Robert Tanitch reviews Sleeping Beauty at Richmond Theatre, Richmond, Surrey
I have seen mainly ballet versions. I was lucky enough to see Margot Fonteyn’s Aurora and I have never seen the notoriously difficult Rose Adage better danced.
The last time I saw Sleeping Beauty as a panto was years and years ago at Golders Green Hippodrome just before it closed. And it was terrible; enough to send anybody to sleep for 100 years. The only redeeming feature in all the tat was a very glamorous Danny La Rue
Charles Perrault’s La Belle au bois dormant was first dramatized in England in 1806 and has been a great standby in British theatre ever since. The legendary clown, Grimaldi appeared in a pantomime version in 1822.
J.R. Planche’s extravaganza, produced at Covent Garden in 1840, was much admired for its singing, dancing and spectacle. Beauty (Princess Is-A-Belle) was played by Madam Vestris, famous for her voice and legs.

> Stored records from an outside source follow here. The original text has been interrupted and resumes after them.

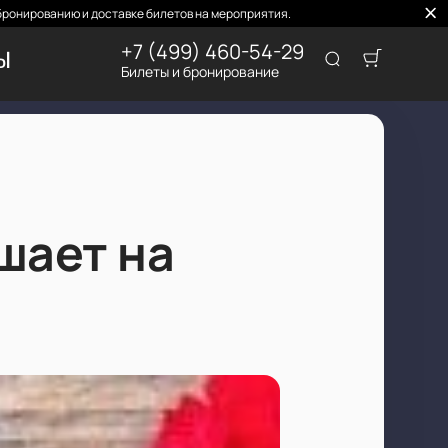
бронированию и доставке билетов на мероприятия.
+7 (499) 460-54-29
ТЫ
Билеты и бронирование
шает на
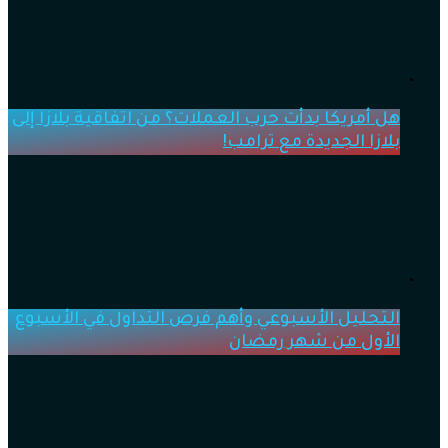
هل أمريكا بدأت حرب العملات؟ من اتفاقية بلازا إلى
بلازا الجديدة مع ترامب!
التحليل الأسبوعي وأهم فرص التداول في الأسبوع
الأول من شهر رمضان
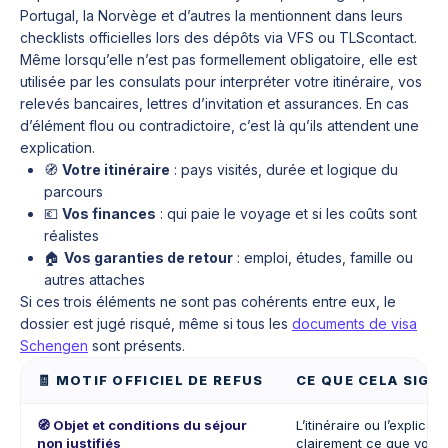
Portugal, la Norvège et d’autres la mentionnent dans leurs
checklists officielles lors des dépôts via VFS ou TLScontact.
Même lorsqu’elle n’est pas formellement obligatoire, elle est
utilisée par les consulats pour interpréter votre itinéraire, vos
relevés bancaires, lettres d’invitation et assurances. En cas
d’élément flou ou contradictoire, c’est là qu’ils attendent une
explication.
🧭
Votre itinéraire
: pays visités, durée et logique du
parcours
💶
Vos finances
: qui paie le voyage et si les coûts sont
réalistes
🏠
Vos garanties de retour
: emploi, études, famille ou
autres attaches
Si ces trois éléments ne sont pas cohérents entre eux, le
dossier est jugé risqué, même si tous les
documents de visa
Schengen
sont présents.
🧾 MOTIF OFFICIEL DE REFUS
CE QUE CELA SIGN
🧭 Objet et conditions du séjour
L’itinéraire ou l’explica
non justifiés
clairement ce que vous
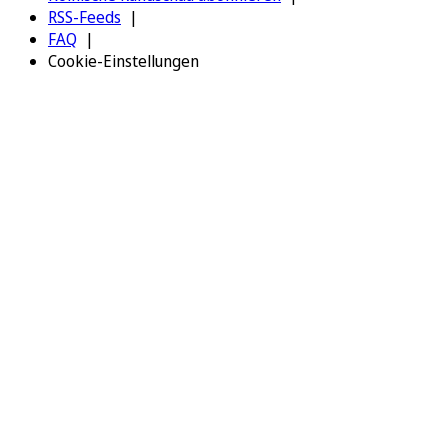
RSS-Feeds
FAQ
Cookie-Einstellungen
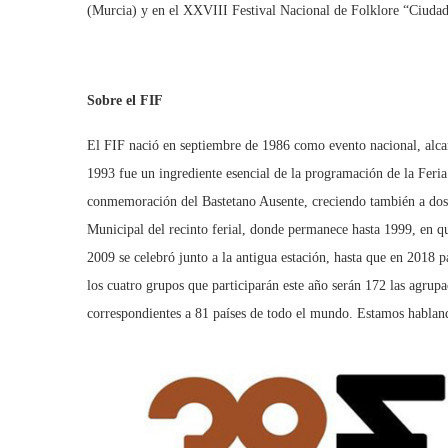
(Murcia) y en el XXVIII Festival Nacional de Folklore “Ciuda
Sobre el FIF
El FIF nació en septiembre de 1986 como evento nacional, alcanz
1993 fue un ingrediente esencial de la programación de la Feria
conmemoración del Bastetano Ausente, creciendo también a dos j
Municipal del recinto ferial, donde permanece hasta 1999, en que
2009 se celebró junto a la antigua estación, hasta que en 2018 
los cuatro grupos que participarán este año serán 172 las agrup
correspondientes a 81 países de todo el mundo. Estamos hablan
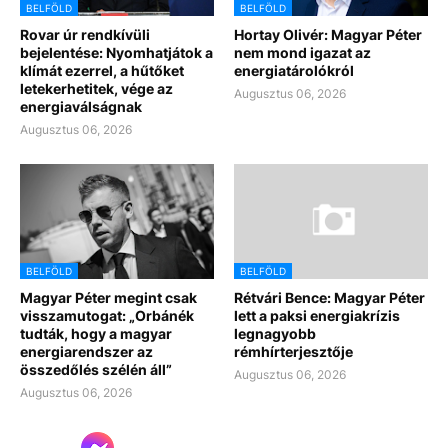
BELFÖLD
BELFÖLD
Rovar úr rendkívüli
Hortay Olivér: Magyar Péter
bejelentése: Nyomhatjátok a
nem mond igazat az
klímát ezerrel, a hűtőket
energiatárolókról
letekerhetitek, vége az
Augusztus 06, 2026
energiaválságnak
Augusztus 06, 2026
BELFÖLD
BELFÖLD
Magyar Péter megint csak
Rétvári Bence: Magyar Péter
visszamutogat: „Orbánék
lett a paksi energiakrízis
tudták, hogy a magyar
legnagyobb
energiarendszer az
rémhírterjesztője
összedőlés szélén áll”
Augusztus 06, 2026
Augusztus 06, 2026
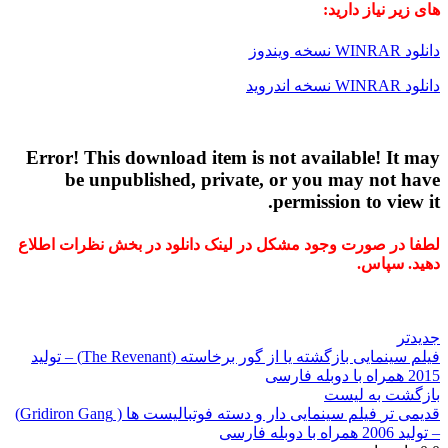
های زیر نیاز دارید:
دانلود WINRAR نسخه ویندوز
دانلود WINRAR نسخه اندروید
Error! This download item is not available! It may
be unpublished, private, or you may not have
permission to view it.
لطفا در صورت وجود مشکل در لینک دانلود در بخش نظرات اطلاع
دهید. سپاس.
جدیدتر
فیلم سینمایی بازگشته یا از گور برخاسته (The Revenant) – تولید
2015 همراه با دوبله فارسی
بازگشت به لیست
قدیمی تر
فیلم سینمایی دار و دسته فوتبالیست ها ( Gridiron Gang)
– تولید 2006 همراه با دوبله فارسی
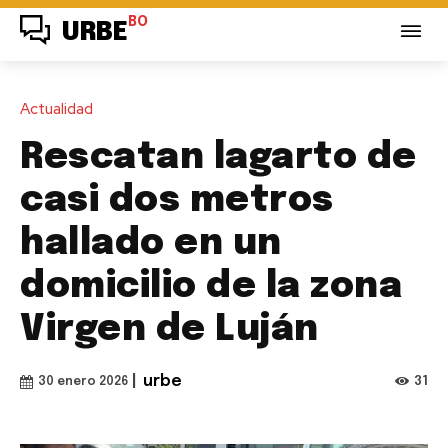
BO
URBE
Actualidad
Rescatan lagarto de
casi dos metros
hallado en un
domicilio de la zona
Virgen de Luján
|
urbe
31
30 enero 2026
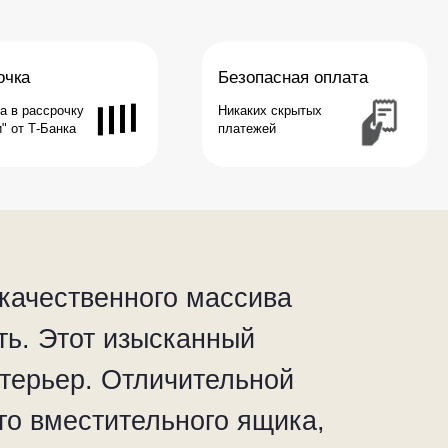
Никаких скрытых
платежей
окачественного массива
сть. Этот изысканный
терьер. Отличительной
го вместительного ящика,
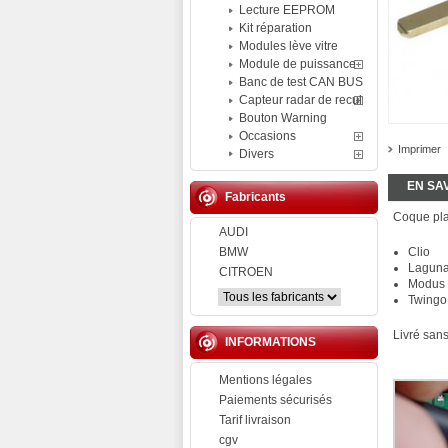
Lecture EEPROM
Kit réparation
Modules lève vitre
Module de puissance
Banc de test CAN BUS
Capteur radar de recul
Bouton Warning
Occasions
Imprimer
Divers
EN SA
Fabricants
Coque pla
AUDI
BMW
Clio
Lagun
CITROEN
Modus
Twingo
Livré sans
INFORMATIONS
Mentions légales
Paiements sécurisés
Tarif livraison
cgv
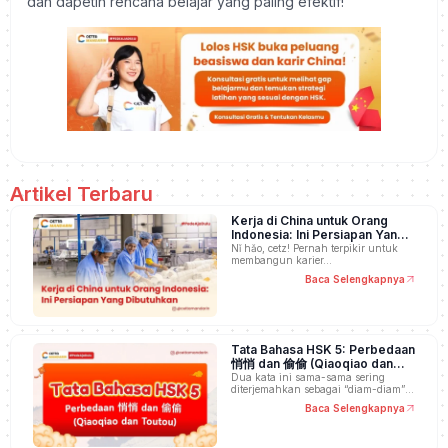
dan dapetin rencana belajar yang paling efektif!
Artikel Terbaru
Kerja di China untuk Orang
Indonesia: Ini Persiapan Yang
Dibutuhkan
Nǐ hǎo, cetz! Pernah terpikir untuk
membangun karier…
Baca Selengkapnya
Tata Bahasa HSK 5: Perbedaan
悄悄 dan 偷偷 (Qiaoqiao dan
Toutou)
Dua kata ini sama-sama sering
diterjemahkan sebagai “diam-diam”,
…
Baca Selengkapnya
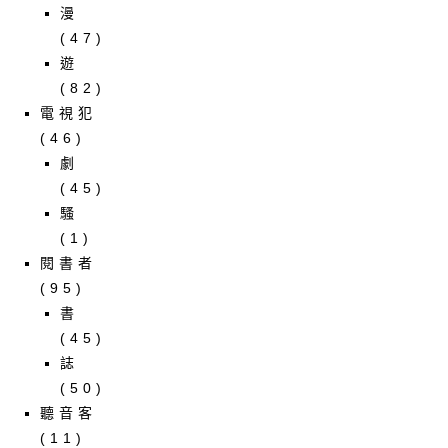
漫
(47)
遊
(82)
電視犯
(46)
劇
(45)
騷
(1)
閱書者
(95)
書
(45)
誌
(50)
聽音客
(11)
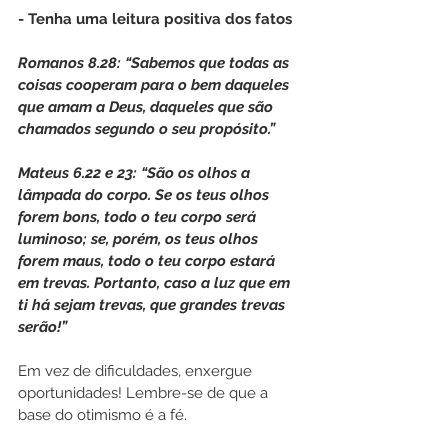
- Tenha uma leitura positiva dos fatos
Romanos 8.28: “Sabemos que todas as 
coisas cooperam para o bem daqueles 
que amam a Deus, daqueles que são 
chamados segundo o seu propósito.”
Mateus 6.22 e 23: “São os olhos a 
lâmpada do corpo. Se os teus olhos 
forem bons, todo o teu corpo será 
luminoso; se, porém, os teus olhos 
forem maus, todo o teu corpo estará 
em trevas. Portanto, caso a luz que em 
ti há sejam trevas, que grandes trevas 
serão!”
Em vez de dificuldades, enxergue 
oportunidades! Lembre-se de que a 
base do otimismo é a fé.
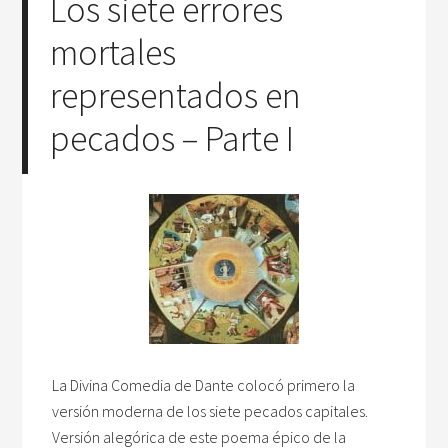
Los siete errores
mortales
representados en
pecados – Parte I
La Divina Comedia de Dante colocó primero la
versión moderna de los siete pecados capitales.
Versión alegórica de este poema épico de la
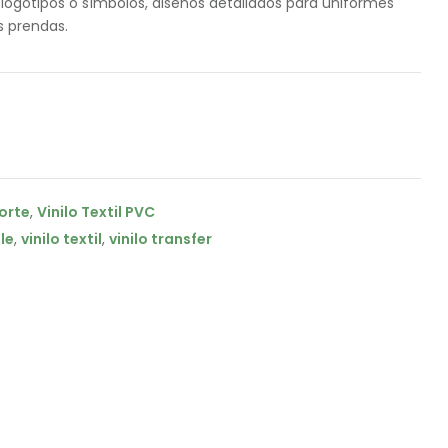
 logotipos o símbolos, diseños detallados para uniformes
s prendas.
corte
,
Vinilo Textil PVC
le
,
vinilo textil
,
vinilo transfer
il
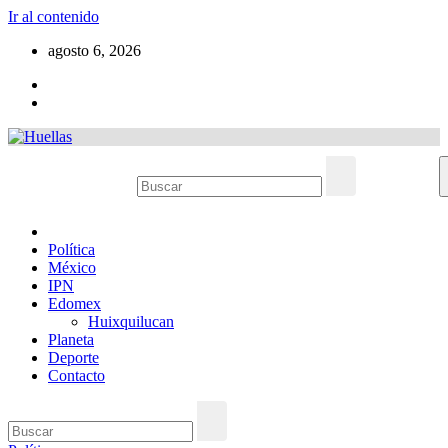
Ir al contenido
agosto 6, 2026
Política
México
IPN
Edomex
Huixquilucan
Planeta
Deporte
Contacto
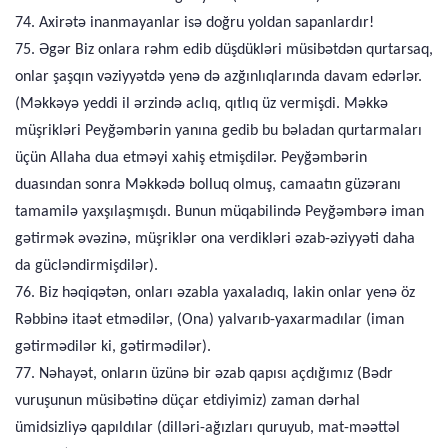
74. Axirətə inanmayanlar isə doğru yoldan sapanlardır!
75. Əgər Biz onlara rəhm edib düşdükləri müsibətdən qurtarsaq,
onlar şaşqın vəziyyətdə yenə də azğınlıqlarında davam edərlər.
(Məkkəyə yeddi il ərzində aclıq, qıtlıq üz vermişdi. Məkkə
müşrikləri Peyğəmbərin yanına gedib bu bəladan qurtarmaları
üçün Allaha dua etməyi xahiş etmişdilər. Peyğəmbərin
duasından sonra Məkkədə bolluq olmuş, camaatın güzəranı
tamamilə yaxşılaşmışdı. Bunun müqabilində Peyğəmbərə iman
gətirmək əvəzinə, müşriklər ona verdikləri əzab-əziyyəti daha
da gücləndirmişdilər).
76. Biz həqiqətən, onları əzabla yaxaladıq, lakin onlar yenə öz
Rəbbinə itaət etmədilər, (Ona) yalvarıb-yaxarmadılar (iman
gətirmədilər ki, gətirmədilər).
77. Nəhayət, onların üzünə bir əzab qapısı açdığımız (Bədr
vuruşunun müsibətinə düçar etdiyimiz) zaman dərhal
ümidsizliyə qapıldılar (dilləri-ağızları quruyub, mat-məəttəl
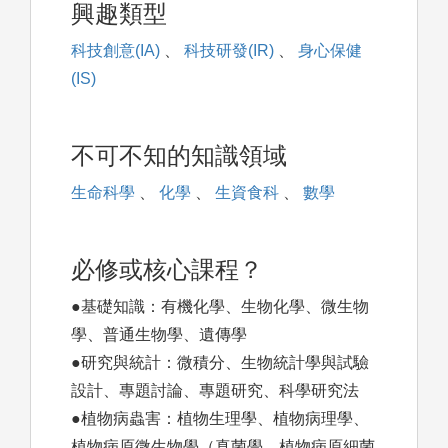
興趣類型
科技創意(IA)
、
科技研發(IR)
、
身心保健
(IS)
不可不知的知識領域
生命科學
、
化學
、
生資食科
、
數學
必修或核心課程？
●基礎知識：有機化學、生物化學、微生物
學、普通生物學、遺傳學
●研究與統計：微積分、生物統計學與試驗
設計、專題討論、專題研究、科學研究法
●植物病蟲害：植物生理學、植物病理學、
植物病原微生物學（真菌學、植物病原細菌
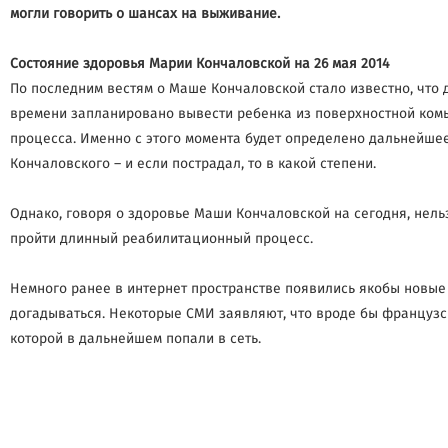
могли говорить о шансах на выживание.
Состояние здоровья Марии Кончаловской на 26 мая 2014
По последним вестям о Маше Кончаловской стало известно, что 
времени запланировано вывести ребенка из поверхностной комы,
процесса. Именно с этого момента будет определено дальнейшее
Кончаловского – и если пострадал, то в какой степени.
Однако, говоря о здоровье Маши Кончаловской на сегодня, нель
пройти длинный реабилитационный процесс.
Немного ранее в интернет пространстве появились якобы новые 
догадываться. Некоторые СМИ заявляют, что вроде бы французс
которой в дальнейшем попали в сеть.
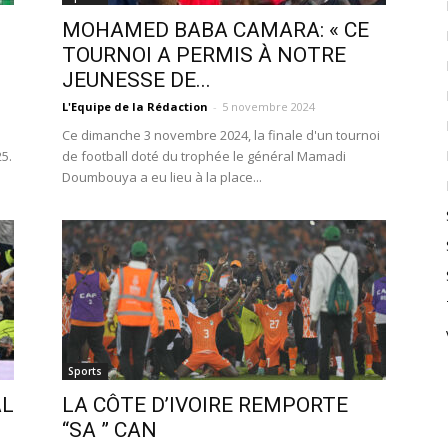
MOHAMED BABA CAMARA: « CE
TOURNOI A PERMIS À NOTRE
JEUNESSE DE...
L'Equipe de la Rédaction
-
5 novembre 2024
Ce dimanche 3 novembre 2024, la finale d'un tournoi
5.
de football doté du trophée le général Mamadi
Doumbouya a eu lieu à la place...
Sports
AL
LA CÔTE D’IVOIRE REMPORTE
“SA ” CAN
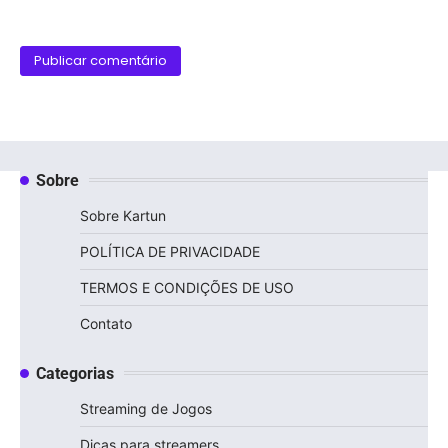
Sobre
Sobre Kartun
POLÍTICA DE PRIVACIDADE
TERMOS E CONDIÇÕES DE USO
Contato
Categorias
Streaming de Jogos
Dicas para streamers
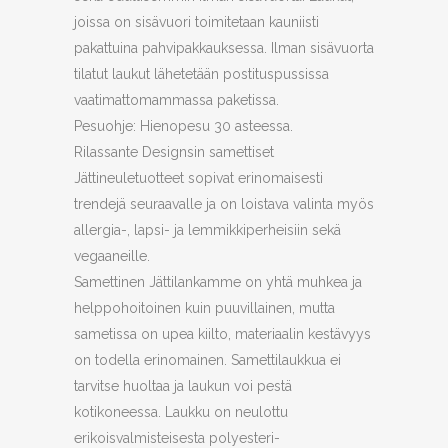
joissa on sisävuori toimitetaan kauniisti
pakattuina pahvipakkauksessa. Ilman sisävuorta
tilatut laukut lähetetään postituspussissa
vaatimattomammassa paketissa.
Pesuohje: Hienopesu 30 asteessa.
Rilassante Designsin samettiset
Jättineuletuotteet sopivat erinomaisesti
trendejä seuraavalle ja on loistava valinta myös
allergia-, lapsi- ja lemmikkiperheisiin sekä
vegaaneille.
Samettinen Jättilankamme on yhtä muhkea ja
helppohoitoinen kuin puuvillainen, mutta
sametissa on upea kiilto, materiaalin kestävyys
on todella erinomainen. Samettilaukkua ei
tarvitse huoltaa ja laukun voi pestä
kotikoneessa. Laukku on neulottu
erikoisvalmisteisesta polyesteri-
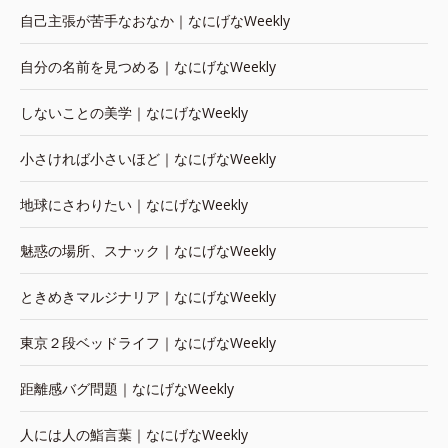
自己主張が苦手なおなか｜なにげなWeekly
自分の名前を見つめる｜なにげなWeekly
しないことの美学｜なにげなWeekly
小さければ小さいほど｜なにげなWeekly
地球にさわりたい｜なにげなWeekly
魅惑の場所、スナック｜なにげなWeekly
ときめきマルジナリア｜なにげなWeekly
東京２段ベッドライフ｜なにげなWeekly
距離感バグ問題｜なにげなWeekly
人には人の鮨言葉｜なにげなWeekly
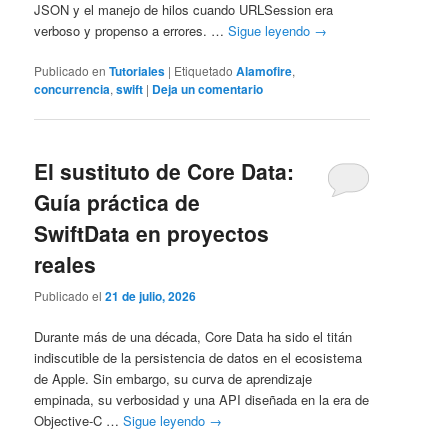
JSON y el manejo de hilos cuando URLSession era
verboso y propenso a errores. …
Sigue leyendo
→
Publicado en
Tutoriales
|
Etiquetado
Alamofire
,
concurrencia
,
swift
|
Deja un comentario
El sustituto de Core Data:
Guía práctica de
SwiftData en proyectos
reales
Publicado el
21 de julio, 2026
Durante más de una década, Core Data ha sido el titán
indiscutible de la persistencia de datos en el ecosistema
de Apple. Sin embargo, su curva de aprendizaje
empinada, su verbosidad y una API diseñada en la era de
Objective-C …
Sigue leyendo
→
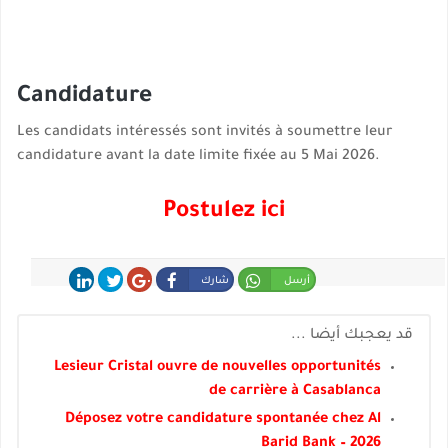
Candidature
Les candidats intéressés sont invités à soumettre leur
candidature avant la date limite fixée au 5 Mai 2026.
Postulez ici
أرسل
شارك
شارك
غرد
شارك
قد يعجبك أيضا ...
Lesieur Cristal ouvre de nouvelles opportunités
de carrière à Casablanca
Déposez votre candidature spontanée chez Al
Barid Bank – 2026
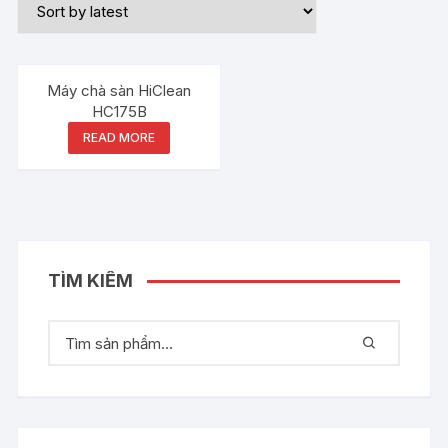
Máy chà sàn HiClean
HC175B
READ MORE
TÌM KIẾM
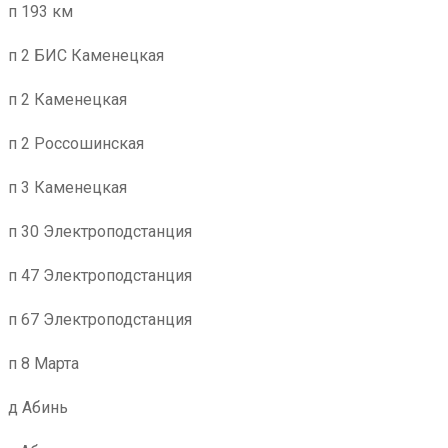
п 193 км
п 2 БИС Каменецкая
п 2 Каменецкая
п 2 Россошинская
п 3 Каменецкая
п 30 Электроподстанция
п 47 Электроподстанция
п 67 Электроподстанция
п 8 Марта
д Абинь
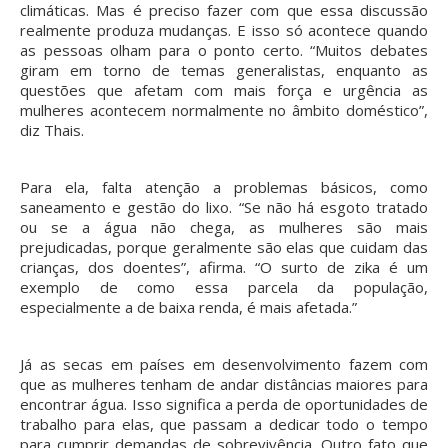
climáticas. Mas é preciso fazer com que essa discussão
realmente produza mudanças. E isso só acontece quando
as pessoas olham para o ponto certo. “Muitos debates
giram em torno de temas generalistas, enquanto as
questões que afetam com mais força e urgência as
mulheres acontecem normalmente no âmbito doméstico”,
diz Thais.
Para ela, falta atenção a problemas básicos, como
saneamento e gestão do lixo. “Se não há esgoto tratado
ou se a água não chega, as mulheres são mais
prejudicadas, porque geralmente são elas que cuidam das
crianças, dos doentes”, afirma. “O surto de zika é um
exemplo de como essa parcela da população,
especialmente a de baixa renda, é mais afetada.”
Já as secas em países em desenvolvimento fazem com
que as mulheres tenham de andar distâncias maiores para
encontrar água. Isso significa a perda de oportunidades de
trabalho para elas, que passam a dedicar todo o tempo
para cumprir demandas de sobrevivência. Outro fato que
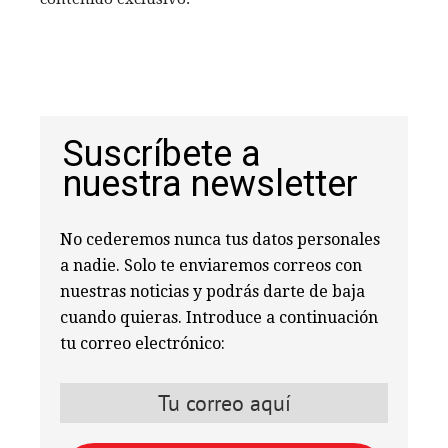
Suscríbete a
nuestra newsletter
No cederemos nunca tus datos personales
a nadie. Solo te enviaremos correos con
nuestras noticias y podrás darte de baja
cuando quieras. Introduce a continuación
tu correo electrónico:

On the first night the machinery broke down, the fairies didn’t fly and the Prince slipped as he picked Beauty off the bed and they both fell to the floor. Well, that’s show business
At Richmond, Beauty and the Prince are very much secondary characters
Maureen Lipman, making her panto debut, is Carabosse, the wicked fairy who is not invited to the christening.
Chris Jarvis (who also directs) is Chester the Jester and he has a very good rapport with the audience and especially the children. Matt Rixon is Nursie, a big guy in drag and he has a different dress for every scene.
There were two further performances which stood out on the press night. One was by a member of the chorus in a red costume. The other was by a tiny little boy from the audience who was invited on stage. His jigging upstaged Jarvis completely.
The show is most fun when Chris Jarvis, Matt Rixon and Dan Partridge sing their version of “Twelve Days of Christmas”.